Update Your Software – Your personal devices like your laptop, smart phone, and tablet will regularly have system and software updates available. While sometimes these updates include obvious aesthetic changes to the layout, often times these are small updates that have to do with securing the system. You always want the most recent software update on your devices to ensure your information is secure.
Use Software Protection – Investing in an anti virus or software protection is huge in fending off cyber crimes. Not to mention, some malware is just damaging to your device all together, so actively using software protection can also prolong the life of your equipment.
Be Wary of Public WiFi – Using an unsecured WiFi network to access information online can leave you vulnerable to remote hackers.

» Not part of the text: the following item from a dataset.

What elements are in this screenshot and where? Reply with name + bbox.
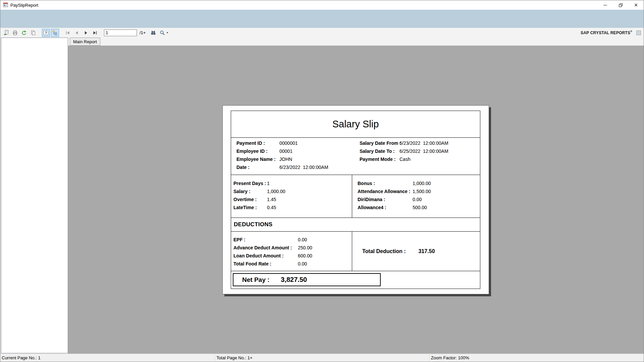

If you must use public WiFi (hotels, airports, coffee shops, etc), avoid logging into sensitive material like banking accounts. Also, if you find yourself needing to use public WiFi often, consider investing into a VPN (virtual private network) which allows you to share and access data on public networks as if it were a private one.
Up Your Password Game – The average person has over 25 different online accounts that require a username and password. Between work accounts, online banking, social media, insurance records and more, people often find themselves recycling the same few passwords for all of the above. Having unique, personalized passwords for your accounts is a huge factor in your online security. This year alone, over 7 million people utilized “123456789” as a password, and over 3 million simply used the word “password.” Be smart with your passwords, and use a combination of letters, numbers, and symbols that you can remember to protect yourself and your information online!

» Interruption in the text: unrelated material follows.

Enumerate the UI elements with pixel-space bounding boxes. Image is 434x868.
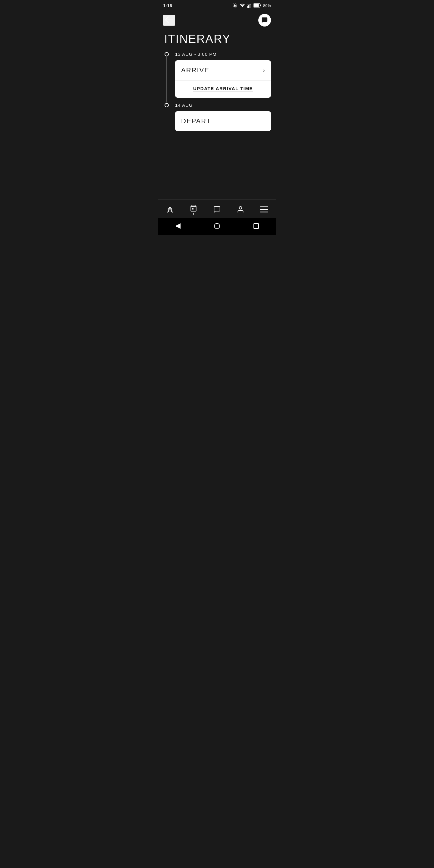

Don’t Over Share – We aren’t just concerned with your cyber security but your personal security as well! While it might be fun to brag to your friends and family about your upcoming vacation, by posting a status update on facebook stating you are leaving town for the week, you could be letting a predator know your house is going to be empty. This is especially true if you don’t have a strong vetting process for your friends list or if your profile is set to public. It’s fun to share with your friends and family online, but by making your personal plans or routines aren’t available to the internet world, you might be making yourself vulnerable to less desirable spectators in the cyber world!

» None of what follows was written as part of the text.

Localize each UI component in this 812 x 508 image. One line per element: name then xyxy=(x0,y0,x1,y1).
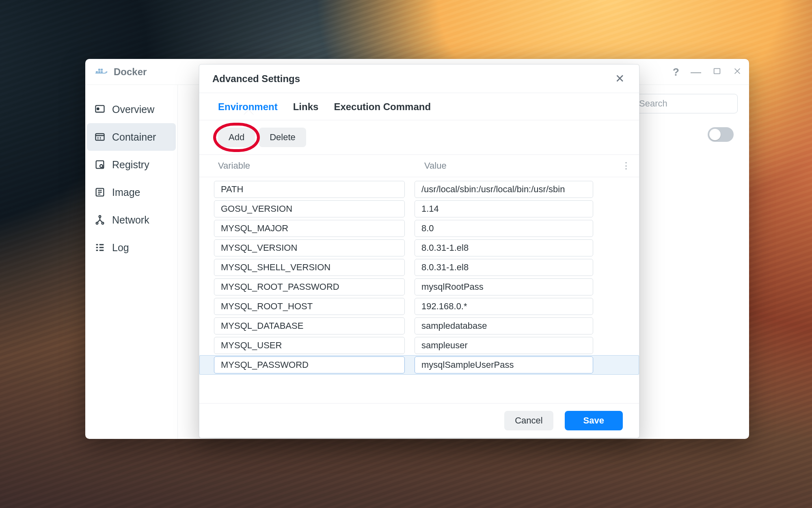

Be Smart – There are certain practices you learn to be common sense in the real world like looking both ways before crossing the street, not walking down dark alleyways alone, and avoiding gas station sushi. There are basic common sense practices in the cyber world as well like never sharing any passwords, keeping your social security, banking, and log in info private, not clicking on links in your email from senders you don’t know, and always using software protection on your devices. By following some of these golden rules in cyber security, you can avoid being added to the ever growing list of cyber crime victims.